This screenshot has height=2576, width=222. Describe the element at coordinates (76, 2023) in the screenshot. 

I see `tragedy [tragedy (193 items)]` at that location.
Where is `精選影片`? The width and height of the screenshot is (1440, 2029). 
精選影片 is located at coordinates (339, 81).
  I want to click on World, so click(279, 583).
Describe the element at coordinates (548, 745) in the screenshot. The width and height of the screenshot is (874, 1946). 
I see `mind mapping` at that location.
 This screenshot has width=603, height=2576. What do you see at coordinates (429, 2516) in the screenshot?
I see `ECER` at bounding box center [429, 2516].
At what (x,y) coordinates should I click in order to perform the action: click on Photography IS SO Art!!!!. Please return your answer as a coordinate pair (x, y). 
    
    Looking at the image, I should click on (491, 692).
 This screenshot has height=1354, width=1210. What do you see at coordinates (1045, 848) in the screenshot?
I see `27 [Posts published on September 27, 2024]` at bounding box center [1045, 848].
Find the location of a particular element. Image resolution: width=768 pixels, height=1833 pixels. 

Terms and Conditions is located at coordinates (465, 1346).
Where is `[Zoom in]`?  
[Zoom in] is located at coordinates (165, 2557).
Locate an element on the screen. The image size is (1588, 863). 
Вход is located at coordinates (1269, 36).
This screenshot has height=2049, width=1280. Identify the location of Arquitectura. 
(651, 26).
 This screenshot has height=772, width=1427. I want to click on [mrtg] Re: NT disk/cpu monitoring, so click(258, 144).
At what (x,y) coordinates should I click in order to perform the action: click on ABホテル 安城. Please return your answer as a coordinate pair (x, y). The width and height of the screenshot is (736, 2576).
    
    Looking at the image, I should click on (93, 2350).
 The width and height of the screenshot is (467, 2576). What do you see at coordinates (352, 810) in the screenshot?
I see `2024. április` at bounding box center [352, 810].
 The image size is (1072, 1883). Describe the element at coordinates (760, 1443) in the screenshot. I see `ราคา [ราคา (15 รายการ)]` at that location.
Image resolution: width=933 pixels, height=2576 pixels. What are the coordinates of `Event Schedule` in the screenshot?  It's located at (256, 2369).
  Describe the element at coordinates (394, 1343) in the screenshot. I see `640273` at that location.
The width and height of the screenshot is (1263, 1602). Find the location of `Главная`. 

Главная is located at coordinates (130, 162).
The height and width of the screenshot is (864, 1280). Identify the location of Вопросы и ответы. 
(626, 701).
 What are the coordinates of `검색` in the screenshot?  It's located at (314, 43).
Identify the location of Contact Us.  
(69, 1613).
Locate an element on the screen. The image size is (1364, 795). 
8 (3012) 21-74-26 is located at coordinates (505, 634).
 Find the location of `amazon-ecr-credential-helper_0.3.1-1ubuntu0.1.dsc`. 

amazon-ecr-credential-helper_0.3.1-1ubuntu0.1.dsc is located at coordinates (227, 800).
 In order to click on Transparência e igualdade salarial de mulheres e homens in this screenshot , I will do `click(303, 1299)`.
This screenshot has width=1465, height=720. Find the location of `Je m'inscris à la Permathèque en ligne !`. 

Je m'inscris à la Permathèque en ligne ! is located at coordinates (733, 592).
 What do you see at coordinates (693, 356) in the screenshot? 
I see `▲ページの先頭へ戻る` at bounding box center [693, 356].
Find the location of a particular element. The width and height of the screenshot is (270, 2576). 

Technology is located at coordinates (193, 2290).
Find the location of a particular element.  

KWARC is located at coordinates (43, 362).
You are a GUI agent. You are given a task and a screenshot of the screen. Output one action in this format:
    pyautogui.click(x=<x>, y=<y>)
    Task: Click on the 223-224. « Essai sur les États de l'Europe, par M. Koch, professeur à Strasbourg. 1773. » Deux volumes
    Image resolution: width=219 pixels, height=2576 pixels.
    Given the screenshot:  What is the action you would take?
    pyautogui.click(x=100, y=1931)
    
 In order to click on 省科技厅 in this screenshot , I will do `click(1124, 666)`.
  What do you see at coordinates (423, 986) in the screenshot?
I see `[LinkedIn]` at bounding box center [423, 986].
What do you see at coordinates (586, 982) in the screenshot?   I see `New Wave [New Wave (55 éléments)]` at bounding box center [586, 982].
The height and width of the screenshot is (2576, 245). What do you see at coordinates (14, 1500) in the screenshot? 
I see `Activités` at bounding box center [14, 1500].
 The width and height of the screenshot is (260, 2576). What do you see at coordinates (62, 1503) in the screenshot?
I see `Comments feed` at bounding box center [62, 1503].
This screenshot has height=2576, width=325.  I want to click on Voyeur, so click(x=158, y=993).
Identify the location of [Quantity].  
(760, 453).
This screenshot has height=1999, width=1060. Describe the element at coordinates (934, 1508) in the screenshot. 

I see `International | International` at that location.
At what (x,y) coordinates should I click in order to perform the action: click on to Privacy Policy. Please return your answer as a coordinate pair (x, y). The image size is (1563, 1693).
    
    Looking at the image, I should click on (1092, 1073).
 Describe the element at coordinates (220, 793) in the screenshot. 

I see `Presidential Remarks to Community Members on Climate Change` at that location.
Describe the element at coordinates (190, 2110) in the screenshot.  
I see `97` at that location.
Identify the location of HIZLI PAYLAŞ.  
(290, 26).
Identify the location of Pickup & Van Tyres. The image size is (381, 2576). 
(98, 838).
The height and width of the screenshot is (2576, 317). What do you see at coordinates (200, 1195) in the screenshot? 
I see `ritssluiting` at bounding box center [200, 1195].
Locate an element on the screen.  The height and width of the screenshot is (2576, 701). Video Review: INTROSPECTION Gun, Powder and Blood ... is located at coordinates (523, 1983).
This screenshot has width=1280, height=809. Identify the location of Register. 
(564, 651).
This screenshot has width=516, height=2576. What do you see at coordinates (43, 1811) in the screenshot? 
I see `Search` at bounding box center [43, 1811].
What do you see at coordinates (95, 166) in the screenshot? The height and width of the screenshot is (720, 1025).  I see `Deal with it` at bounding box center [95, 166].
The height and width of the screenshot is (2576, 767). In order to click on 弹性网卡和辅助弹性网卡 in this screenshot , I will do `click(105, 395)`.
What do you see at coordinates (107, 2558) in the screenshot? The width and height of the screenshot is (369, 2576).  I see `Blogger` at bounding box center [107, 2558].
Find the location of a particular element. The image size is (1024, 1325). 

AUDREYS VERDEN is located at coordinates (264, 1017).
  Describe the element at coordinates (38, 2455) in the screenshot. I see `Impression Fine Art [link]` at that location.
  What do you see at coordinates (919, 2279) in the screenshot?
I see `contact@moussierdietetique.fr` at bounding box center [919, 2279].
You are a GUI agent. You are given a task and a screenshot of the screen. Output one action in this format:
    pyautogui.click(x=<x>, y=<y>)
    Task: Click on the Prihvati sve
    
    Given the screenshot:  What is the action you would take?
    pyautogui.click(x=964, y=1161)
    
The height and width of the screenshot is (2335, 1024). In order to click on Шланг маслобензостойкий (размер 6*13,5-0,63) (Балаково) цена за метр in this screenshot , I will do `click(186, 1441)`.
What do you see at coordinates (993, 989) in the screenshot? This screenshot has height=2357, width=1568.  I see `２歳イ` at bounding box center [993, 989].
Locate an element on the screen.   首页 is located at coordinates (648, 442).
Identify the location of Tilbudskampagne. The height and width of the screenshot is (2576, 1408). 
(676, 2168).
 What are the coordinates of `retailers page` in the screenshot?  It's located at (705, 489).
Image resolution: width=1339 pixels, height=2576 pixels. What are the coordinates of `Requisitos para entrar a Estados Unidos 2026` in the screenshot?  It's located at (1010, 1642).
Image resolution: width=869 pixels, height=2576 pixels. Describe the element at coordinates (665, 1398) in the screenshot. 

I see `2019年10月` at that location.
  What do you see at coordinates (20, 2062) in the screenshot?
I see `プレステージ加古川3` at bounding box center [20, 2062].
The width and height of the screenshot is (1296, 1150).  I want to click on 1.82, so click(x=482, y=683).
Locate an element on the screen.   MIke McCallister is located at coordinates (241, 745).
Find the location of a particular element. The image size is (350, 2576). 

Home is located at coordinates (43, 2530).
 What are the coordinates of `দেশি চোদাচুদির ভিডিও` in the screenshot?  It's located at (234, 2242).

====

Task directions - Scan the entries above for the line containing "Identify the location of Contact Us.", and copy it and all lines after it exactly, down to and including the line containing "What do you see at coordinates (586, 982)".

Reply -
Identify the location of Contact Us.  
(69, 1613).
Locate an element on the screen. The image size is (1364, 795). 
8 (3012) 21-74-26 is located at coordinates (505, 634).
 Find the location of `amazon-ecr-credential-helper_0.3.1-1ubuntu0.1.dsc`. 

amazon-ecr-credential-helper_0.3.1-1ubuntu0.1.dsc is located at coordinates (227, 800).
 In order to click on Transparência e igualdade salarial de mulheres e homens in this screenshot , I will do `click(303, 1299)`.
This screenshot has width=1465, height=720. Find the location of `Je m'inscris à la Permathèque en ligne !`. 

Je m'inscris à la Permathèque en ligne ! is located at coordinates (733, 592).
 What do you see at coordinates (693, 356) in the screenshot? 
I see `▲ページの先頭へ戻る` at bounding box center [693, 356].
Find the location of a particular element. The width and height of the screenshot is (270, 2576). 

Technology is located at coordinates (193, 2290).
Find the location of a particular element.  

KWARC is located at coordinates (43, 362).
You are a GUI agent. You are given a task and a screenshot of the screen. Output one action in this format:
    pyautogui.click(x=<x>, y=<y>)
    Task: Click on the 223-224. « Essai sur les États de l'Europe, par M. Koch, professeur à Strasbourg. 1773. » Deux volumes
    Image resolution: width=219 pixels, height=2576 pixels.
    Given the screenshot:  What is the action you would take?
    pyautogui.click(x=100, y=1931)
    
 In order to click on 省科技厅 in this screenshot , I will do `click(1124, 666)`.
  What do you see at coordinates (423, 986) in the screenshot?
I see `[LinkedIn]` at bounding box center [423, 986].
What do you see at coordinates (586, 982) in the screenshot?   I see `New Wave [New Wave (55 éléments)]` at bounding box center [586, 982].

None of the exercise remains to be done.